К тому времени ставни в спальне бедного мистера Мэхони были уже открыты, и в сером утреннем свете в комнату угрожающе вплыла мрачная фигура отца Роуча, облаченного в стихарь. Бейлифы, однако, были парни отборные: широкоплечие, настоящие атлеты; устрашающий вид имели к тому же их дубинки. Veni, vidi, victus sum!
[40]
{107} Один взгляд убедил святого отца в том, что все потеряно.
— Благослови тебя Бог, Пег Финиган! Это ты их впустила? — яростно прошипел его преподобие.
— Кто предъявитель иска? — осведомился, восседая среди одеял, благородный разбойник.
— Миссис Элизабет Вулли, вдова и душеприказчица покойного мистера Тимотеуса Вулли, портного с Хай-стрит в Дублине, — ответствовал корифей чиновничьего хора.
— Вулли… так я и знал, — простонал арестованный. — Ну и сидела бы себе в улье, чтоб ей провалиться!
И его повели, к огорчению добродушного священнослужителя, который старался, однако, держаться оптимистом и уверял, что все уладится и Пат Мэхони возвратится под его кров не позднее нынешнего вечера.
— Мне… в точности… неизвестна суть дела, джентльмены, — в мучительном колебании произнес отец Роуч.
— Во всяком случае, оно срочное, так ведь? — подсказал Деврё.
— Срочное… да, конечно… и…
— И на вызов невозможно было ответить отказом… он ведь поступил от дамы?
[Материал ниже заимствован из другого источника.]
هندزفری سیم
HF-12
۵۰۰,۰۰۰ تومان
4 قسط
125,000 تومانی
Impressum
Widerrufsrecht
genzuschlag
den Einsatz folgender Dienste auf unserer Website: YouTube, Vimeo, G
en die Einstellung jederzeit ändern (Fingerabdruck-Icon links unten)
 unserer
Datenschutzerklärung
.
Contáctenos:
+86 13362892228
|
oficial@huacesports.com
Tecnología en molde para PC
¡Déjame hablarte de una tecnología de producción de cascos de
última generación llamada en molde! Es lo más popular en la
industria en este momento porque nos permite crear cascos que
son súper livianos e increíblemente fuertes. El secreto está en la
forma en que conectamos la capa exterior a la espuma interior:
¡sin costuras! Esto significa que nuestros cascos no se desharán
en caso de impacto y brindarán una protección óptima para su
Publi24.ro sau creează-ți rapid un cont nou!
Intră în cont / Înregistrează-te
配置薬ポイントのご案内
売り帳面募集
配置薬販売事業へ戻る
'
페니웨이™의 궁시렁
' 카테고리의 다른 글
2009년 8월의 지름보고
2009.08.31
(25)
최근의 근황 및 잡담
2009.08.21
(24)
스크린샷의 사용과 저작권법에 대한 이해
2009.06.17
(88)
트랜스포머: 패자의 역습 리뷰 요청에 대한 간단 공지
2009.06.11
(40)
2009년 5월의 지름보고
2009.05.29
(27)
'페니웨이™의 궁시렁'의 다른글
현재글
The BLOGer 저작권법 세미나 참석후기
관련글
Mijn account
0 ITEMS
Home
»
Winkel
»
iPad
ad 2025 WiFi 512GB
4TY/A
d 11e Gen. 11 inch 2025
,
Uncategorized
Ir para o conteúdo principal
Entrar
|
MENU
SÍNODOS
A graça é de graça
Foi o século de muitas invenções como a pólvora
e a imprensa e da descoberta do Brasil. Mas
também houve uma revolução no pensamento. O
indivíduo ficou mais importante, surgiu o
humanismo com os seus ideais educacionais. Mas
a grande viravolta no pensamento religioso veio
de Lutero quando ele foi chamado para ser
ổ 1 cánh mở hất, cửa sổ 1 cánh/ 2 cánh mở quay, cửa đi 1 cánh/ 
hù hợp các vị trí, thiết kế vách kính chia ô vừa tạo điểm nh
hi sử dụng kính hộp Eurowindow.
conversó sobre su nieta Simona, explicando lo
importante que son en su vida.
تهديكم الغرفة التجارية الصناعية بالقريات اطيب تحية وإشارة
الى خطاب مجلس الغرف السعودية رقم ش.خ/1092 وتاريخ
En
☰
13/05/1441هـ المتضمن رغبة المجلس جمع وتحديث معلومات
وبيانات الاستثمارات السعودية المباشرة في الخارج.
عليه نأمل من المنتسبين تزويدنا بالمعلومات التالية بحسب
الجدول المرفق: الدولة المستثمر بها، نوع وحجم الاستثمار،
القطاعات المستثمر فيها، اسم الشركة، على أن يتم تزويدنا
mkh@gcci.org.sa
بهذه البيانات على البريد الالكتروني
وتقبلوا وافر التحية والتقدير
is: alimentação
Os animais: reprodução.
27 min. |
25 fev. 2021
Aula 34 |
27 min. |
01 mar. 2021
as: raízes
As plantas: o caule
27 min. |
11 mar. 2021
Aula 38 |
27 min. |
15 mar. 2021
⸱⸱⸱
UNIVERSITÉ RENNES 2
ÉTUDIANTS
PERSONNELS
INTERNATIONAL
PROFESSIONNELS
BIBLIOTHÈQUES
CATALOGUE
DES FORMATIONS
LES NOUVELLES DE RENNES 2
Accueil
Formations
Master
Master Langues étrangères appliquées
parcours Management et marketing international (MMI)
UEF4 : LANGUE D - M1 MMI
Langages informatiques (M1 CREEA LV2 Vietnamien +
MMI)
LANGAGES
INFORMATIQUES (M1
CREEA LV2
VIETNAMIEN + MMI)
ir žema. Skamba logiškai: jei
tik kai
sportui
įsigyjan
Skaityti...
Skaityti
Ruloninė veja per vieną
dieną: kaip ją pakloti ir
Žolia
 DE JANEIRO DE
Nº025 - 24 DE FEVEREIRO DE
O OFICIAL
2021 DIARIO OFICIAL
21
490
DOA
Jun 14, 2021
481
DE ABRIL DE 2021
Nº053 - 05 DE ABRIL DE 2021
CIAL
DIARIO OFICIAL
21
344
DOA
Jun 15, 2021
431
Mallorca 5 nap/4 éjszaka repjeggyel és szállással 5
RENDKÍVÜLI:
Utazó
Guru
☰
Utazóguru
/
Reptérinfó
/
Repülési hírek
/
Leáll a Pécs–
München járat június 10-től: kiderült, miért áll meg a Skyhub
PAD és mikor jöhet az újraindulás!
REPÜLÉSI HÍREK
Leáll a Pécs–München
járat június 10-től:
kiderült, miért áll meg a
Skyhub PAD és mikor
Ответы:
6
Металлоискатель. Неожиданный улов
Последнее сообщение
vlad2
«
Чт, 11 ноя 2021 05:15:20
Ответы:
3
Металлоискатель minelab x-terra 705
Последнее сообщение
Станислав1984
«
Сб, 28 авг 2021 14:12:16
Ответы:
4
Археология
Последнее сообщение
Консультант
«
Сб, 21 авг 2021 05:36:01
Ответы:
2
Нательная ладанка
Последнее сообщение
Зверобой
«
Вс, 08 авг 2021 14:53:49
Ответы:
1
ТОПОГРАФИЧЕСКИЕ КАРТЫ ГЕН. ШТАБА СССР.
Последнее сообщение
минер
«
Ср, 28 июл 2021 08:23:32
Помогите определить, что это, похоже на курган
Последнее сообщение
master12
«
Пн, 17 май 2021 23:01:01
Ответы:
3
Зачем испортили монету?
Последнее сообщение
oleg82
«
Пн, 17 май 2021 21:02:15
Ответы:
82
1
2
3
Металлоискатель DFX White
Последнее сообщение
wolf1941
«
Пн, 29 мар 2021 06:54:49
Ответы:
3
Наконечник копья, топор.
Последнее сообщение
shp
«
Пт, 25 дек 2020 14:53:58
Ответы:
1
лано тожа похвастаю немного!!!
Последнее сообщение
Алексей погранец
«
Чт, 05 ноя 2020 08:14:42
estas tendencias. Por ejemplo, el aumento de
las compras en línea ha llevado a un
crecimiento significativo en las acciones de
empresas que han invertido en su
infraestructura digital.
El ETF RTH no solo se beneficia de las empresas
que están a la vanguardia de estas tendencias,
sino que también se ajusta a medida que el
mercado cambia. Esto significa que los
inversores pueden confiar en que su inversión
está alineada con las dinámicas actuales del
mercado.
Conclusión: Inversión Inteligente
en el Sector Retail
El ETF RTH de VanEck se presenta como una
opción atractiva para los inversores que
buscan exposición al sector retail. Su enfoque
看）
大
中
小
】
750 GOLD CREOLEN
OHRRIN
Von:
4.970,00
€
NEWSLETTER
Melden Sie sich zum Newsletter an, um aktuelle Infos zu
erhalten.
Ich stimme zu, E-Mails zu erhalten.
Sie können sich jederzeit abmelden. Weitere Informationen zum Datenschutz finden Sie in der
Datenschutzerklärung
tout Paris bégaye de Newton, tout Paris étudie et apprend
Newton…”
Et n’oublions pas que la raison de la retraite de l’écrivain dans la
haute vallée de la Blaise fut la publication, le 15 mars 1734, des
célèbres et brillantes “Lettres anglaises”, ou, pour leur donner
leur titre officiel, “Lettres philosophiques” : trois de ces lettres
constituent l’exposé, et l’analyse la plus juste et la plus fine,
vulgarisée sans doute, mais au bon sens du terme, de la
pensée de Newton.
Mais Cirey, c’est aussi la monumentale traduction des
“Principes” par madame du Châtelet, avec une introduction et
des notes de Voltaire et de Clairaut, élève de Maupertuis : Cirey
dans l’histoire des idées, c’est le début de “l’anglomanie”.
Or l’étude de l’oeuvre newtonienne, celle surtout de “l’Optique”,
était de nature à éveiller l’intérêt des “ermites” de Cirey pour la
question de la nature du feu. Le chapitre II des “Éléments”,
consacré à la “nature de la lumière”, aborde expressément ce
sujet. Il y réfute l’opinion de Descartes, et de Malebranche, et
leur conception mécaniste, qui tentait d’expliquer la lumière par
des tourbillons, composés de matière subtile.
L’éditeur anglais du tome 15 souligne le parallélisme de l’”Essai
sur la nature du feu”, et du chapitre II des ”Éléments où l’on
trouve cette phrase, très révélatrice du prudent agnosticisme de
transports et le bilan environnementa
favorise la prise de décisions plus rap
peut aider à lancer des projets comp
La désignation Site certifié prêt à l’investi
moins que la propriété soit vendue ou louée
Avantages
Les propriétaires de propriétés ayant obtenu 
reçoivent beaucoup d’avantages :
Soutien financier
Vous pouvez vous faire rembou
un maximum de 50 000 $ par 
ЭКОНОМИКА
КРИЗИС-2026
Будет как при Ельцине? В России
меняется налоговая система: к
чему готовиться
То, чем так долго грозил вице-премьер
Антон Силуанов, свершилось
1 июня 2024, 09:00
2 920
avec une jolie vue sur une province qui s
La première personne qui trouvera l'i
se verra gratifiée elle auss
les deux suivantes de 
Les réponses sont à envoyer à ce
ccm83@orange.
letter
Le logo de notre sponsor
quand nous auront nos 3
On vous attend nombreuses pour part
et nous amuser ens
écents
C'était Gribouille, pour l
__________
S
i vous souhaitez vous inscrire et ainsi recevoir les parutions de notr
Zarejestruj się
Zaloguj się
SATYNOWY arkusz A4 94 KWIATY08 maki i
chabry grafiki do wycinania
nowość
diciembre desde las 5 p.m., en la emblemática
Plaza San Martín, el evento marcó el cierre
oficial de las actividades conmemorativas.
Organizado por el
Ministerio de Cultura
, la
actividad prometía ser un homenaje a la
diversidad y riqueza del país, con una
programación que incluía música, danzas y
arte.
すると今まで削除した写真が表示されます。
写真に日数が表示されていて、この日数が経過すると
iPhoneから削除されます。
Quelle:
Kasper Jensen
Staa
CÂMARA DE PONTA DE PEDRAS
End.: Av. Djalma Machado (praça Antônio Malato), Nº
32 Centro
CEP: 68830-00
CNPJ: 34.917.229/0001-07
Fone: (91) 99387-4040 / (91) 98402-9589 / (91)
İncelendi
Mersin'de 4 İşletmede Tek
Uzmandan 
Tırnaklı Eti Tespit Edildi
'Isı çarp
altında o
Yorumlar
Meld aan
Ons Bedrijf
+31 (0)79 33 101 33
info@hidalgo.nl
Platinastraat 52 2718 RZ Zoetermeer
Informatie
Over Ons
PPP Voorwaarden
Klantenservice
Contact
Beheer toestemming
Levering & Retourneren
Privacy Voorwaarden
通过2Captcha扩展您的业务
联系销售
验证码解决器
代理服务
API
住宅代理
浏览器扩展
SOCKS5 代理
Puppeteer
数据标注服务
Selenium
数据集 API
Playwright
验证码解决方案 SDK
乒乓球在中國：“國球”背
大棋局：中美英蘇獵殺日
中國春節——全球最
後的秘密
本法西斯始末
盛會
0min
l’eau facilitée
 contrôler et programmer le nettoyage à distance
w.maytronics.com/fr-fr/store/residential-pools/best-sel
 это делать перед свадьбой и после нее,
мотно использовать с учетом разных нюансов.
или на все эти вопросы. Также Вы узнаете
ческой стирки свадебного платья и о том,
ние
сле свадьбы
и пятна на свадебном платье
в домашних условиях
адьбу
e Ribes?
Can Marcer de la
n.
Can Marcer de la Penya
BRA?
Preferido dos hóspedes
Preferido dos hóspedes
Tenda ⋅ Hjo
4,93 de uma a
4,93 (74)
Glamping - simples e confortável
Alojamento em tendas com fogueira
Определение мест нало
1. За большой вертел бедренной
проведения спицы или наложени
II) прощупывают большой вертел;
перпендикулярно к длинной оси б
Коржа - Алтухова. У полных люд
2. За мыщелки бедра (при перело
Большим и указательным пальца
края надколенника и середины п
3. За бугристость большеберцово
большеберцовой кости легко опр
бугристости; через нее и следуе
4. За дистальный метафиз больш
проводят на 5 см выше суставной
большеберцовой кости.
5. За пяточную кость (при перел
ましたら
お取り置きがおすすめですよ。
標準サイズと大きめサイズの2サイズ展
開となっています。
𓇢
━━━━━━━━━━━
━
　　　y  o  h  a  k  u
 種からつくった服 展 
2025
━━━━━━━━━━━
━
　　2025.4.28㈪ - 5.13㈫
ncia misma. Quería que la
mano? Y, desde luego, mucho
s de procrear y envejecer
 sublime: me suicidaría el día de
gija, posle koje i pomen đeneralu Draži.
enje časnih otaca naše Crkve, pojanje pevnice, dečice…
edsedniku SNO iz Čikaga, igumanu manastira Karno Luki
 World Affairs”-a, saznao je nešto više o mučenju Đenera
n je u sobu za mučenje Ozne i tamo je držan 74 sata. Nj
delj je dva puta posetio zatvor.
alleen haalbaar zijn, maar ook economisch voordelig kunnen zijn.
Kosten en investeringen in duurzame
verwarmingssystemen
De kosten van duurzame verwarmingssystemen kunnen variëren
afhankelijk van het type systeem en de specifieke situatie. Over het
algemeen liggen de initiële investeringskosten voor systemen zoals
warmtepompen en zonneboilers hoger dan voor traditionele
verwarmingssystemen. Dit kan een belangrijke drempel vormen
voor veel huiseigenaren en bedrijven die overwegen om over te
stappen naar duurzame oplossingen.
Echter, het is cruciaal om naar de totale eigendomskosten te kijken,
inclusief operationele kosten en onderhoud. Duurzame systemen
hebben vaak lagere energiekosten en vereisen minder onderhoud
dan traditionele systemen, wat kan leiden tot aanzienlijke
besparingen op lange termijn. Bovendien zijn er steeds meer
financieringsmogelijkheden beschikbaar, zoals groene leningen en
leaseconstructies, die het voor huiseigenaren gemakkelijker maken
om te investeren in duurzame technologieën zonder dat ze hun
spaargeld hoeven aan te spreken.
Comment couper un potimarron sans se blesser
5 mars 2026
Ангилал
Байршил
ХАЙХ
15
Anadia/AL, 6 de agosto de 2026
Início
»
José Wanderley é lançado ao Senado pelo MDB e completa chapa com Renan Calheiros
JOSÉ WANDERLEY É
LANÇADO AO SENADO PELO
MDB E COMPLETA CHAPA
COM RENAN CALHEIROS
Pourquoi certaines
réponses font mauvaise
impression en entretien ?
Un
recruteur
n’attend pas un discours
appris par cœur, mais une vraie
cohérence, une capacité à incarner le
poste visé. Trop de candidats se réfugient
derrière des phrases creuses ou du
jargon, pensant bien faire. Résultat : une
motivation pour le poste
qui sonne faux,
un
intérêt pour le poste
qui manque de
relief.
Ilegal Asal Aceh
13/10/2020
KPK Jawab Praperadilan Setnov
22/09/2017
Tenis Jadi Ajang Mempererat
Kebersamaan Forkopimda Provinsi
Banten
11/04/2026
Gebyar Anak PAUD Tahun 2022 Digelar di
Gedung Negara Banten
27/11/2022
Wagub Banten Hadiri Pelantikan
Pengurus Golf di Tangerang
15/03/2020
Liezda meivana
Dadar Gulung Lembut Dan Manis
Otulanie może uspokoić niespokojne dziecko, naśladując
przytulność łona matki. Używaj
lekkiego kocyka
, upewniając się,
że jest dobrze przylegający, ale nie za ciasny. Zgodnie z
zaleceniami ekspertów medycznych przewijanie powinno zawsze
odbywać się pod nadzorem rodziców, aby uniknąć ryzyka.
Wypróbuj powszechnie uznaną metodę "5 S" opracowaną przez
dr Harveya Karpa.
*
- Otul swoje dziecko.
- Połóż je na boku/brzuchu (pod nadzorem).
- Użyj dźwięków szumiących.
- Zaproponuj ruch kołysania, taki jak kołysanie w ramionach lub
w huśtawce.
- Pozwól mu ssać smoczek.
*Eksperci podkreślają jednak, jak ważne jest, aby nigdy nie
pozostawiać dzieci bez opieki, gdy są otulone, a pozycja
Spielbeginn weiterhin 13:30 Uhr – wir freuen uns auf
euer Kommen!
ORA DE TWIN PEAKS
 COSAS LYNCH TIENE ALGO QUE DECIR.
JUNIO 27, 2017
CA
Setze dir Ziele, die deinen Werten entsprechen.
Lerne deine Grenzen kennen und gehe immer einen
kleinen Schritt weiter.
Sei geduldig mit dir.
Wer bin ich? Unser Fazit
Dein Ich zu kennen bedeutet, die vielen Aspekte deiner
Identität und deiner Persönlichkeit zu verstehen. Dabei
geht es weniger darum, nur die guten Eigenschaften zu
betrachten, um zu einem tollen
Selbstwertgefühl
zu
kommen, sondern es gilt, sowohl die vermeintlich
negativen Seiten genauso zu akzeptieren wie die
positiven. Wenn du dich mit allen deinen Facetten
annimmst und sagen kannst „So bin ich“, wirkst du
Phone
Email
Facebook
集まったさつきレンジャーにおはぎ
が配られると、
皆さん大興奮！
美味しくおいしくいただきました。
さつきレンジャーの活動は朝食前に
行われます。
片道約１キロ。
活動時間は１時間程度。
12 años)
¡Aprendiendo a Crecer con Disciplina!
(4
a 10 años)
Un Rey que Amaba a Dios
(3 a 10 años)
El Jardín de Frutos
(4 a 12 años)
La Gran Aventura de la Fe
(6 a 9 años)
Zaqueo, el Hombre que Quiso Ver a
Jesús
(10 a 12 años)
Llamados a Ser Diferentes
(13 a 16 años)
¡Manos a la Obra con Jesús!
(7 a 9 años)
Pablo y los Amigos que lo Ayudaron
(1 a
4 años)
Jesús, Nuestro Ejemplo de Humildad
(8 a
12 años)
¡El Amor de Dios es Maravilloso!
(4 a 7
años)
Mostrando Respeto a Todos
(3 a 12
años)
Я знаю об этом с ваших слов, отец Роуч, — настаивал Деврё.
— От… от дамы… э… да, конечно.
— Дама эта — вдова? — осведомился Деврё.
— Несомненно, вдова.
— Ничего больше не добавляйте, сэр, — вмешался маленький Паддок, к несказанному облегчению преподобного отца, который вновь бросил укоризненный взгляд на Деврё и что-то возмущенно буркнул себе под нос. — Я совершенно удовлетворен, и лейтенант О'Флаэрти — беру на себя смелость предположить — тоже.
— Не собирается ли он что-нибудь сказать Наттеру? — задал вопрос Деврё.